Schwäbische Zeitung (Tettnang)

Der Knüller

- Von Roswitha Stumpp

Wohin mit dem ganzen Berg von Geschenkpa­pier, das die Bescherung hinterlass­en hat? Ab in die Papiertonn­e? Verbrennen? Oder bügeln fürs nächste Jahr? Als ich noch überlegte, rief die beste Freundin an. Die Freundin ist mit einer großen Familie gesegnet und an Weihnachte­n ist bei ihr immer einiges los. „Stell‘ dir vor“, sagte sie, „als ich gerade fertig war mit Christbaum­aufstellen, kam in einem unbeobacht­eten Moment unser kleiner schwarzer Kater reingewits­cht, stürzte sich auf den Baum und erlegte zwei große goldene Kugeln.
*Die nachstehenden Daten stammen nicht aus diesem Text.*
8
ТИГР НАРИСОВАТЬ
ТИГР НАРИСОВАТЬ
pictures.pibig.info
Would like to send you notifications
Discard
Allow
Kaum war der Schaden beseitigt und die Geschenke schön verteilt unterm Christbaum, kam dann die Familie. Große Begrüßung! Keiner merkte, dass der Kleinste angefangen hatte, die Geschenke auszupacke­n. Mindestens bei der Hälfte der Päckchen, hatte er, bis es entdeckt wurde, schon das Papier abgerissen. Für sein Bilderbuch und den Traktor zeigte er nur wenig Interesse. Stattdesse­n saß er stillvergn­ügt den ganzen Abend auf einem großen Haufen Geschenkpa­pier, riss es in kleine Stücke und zerknüllte es dann. Ist das denn normal?“– „Ich kann dich beruhigen“, sagte ich, „neulich las ich über einen Doktorande­n an der Harvard Universitä­t, der nichts anderes tat, als Papier und Folie zu zerknüllen. Er wollte unbedingt wissen, ob und wie unterschie­dlich die dabei entstehend­en Knicke und Falze sind. Er hat also zerknüllt, was das Zeug hielt, anschließe­nd das Zerknitter­te gemessen und dabei festgestel­lt, dass die Gesamtläng­e der Knicke und Linien fast gleich sind. Anscheinen­d zeigt alles, was knittert, wie man bereits weiß, ähnliche Muster: der Faltenwurf von Kleidern, die DNA im Zellkern, die Platten der Erdkruste. Dein Enkel ist seiner Zeit also weit voraus. Wer weiß: Vielleicht wird er sogar mal Professor der neuen Zerknüllun­gswissensc­haft.“Zerknüllen oder nicht, das ist die Frage. Oder vielleicht gar nichts erst verpacken?